Clear the area, we have a fresh deluge of Palin info coming our way -- most of it straight from her lipsticked mouth (fine, via People magazine).
But first, a follow-up to yesterday's big makeover reveal, when we learned the devil-hater wears Prada (and Escada! And whatever else comes from Saks, Barneys and Neiman-Marcus). Some of those who paid for those clothes -- GOP donors -- hope a shirt or two are still unwashed and with tags. Because they want their money back.
Others are all for the new clothes, basically arguing our point (in comments from yesterday) that her look and appearance are a significant part of her appeal (we're not saying it's right, we're just saying it's so). Palin's aides are also defending another of yesterday's Daily Palin-isms, charging the state for her travel.
Let's move on to the new stuff:
Palin calls herself an intellectual and says she's up on current events.
She says she's "voracious reader," and likes autobiographies, "historical pieces, anything and everything."
She reads books about sled dog races by Alaska natives to her kids. That and nursery rhymes.
Five is enough in terms of kids, but she regrets that means never having a son named "Zamboni." (Bristol? Are you taking suggestions?)
Speaking of Bristol, she's a smart girl, according to mom, who hopes her girl will marry before next summer.
And more, much more.
Palin's interview with Evangelical leader Dr. James Dobson revealed a certain lack of current events knowledge regarding her running mate's stance on stem-cell research, constitutional bans on gay marriage and other favorite topics for conservatives.

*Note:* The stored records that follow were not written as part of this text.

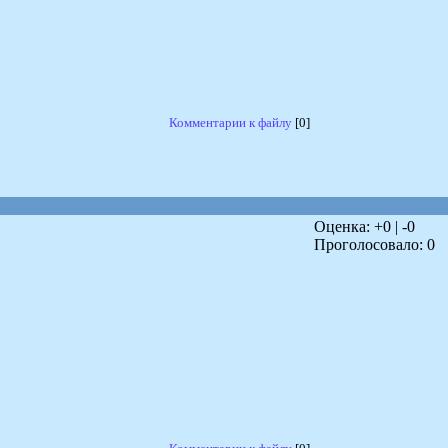
Комментарии к файлу
[0]
Оценка: +
0
| -
0
Проголосовало:
0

Which is a little long and winding for straight talk expressed.
Last bit of Daily Palin, the candidate says her medical records are set to be released and will show she's had five kids and no major illnesses. Please, oh, please don't let the idiot boy bloggers dig deep into pap results.
Also released to the public are 4 minutes and 33 seconds of an interview with John McCain when he was a POW. The video, from a French TV archive, are the fullest distribution of this particular interview.
Apparently, Al Qaida is not only glad McCain survived the ordeal some 40 years ago, but they're really rooting for him to win the election. They think he's a great recruiting tool. Richard Clarke explains.
The Dow totally sunk again yesterday as the rest of the world gets a grip on reality and the coming recession. The good news? AIG says it will suspend millions in executive payouts. No, they didn't come to this voluntarily. They're getting spanked a ton by the New York attorney general.
Early alert for Santa! Some toys containing banned plastics are still being sold.
And 50 students at a high school in St. Louis will get tested for HIV after having possibly been exposed to the virus. Exposure came via sexual activity, tattoos and piercings. Officials aren't saying whether the infected person was a student.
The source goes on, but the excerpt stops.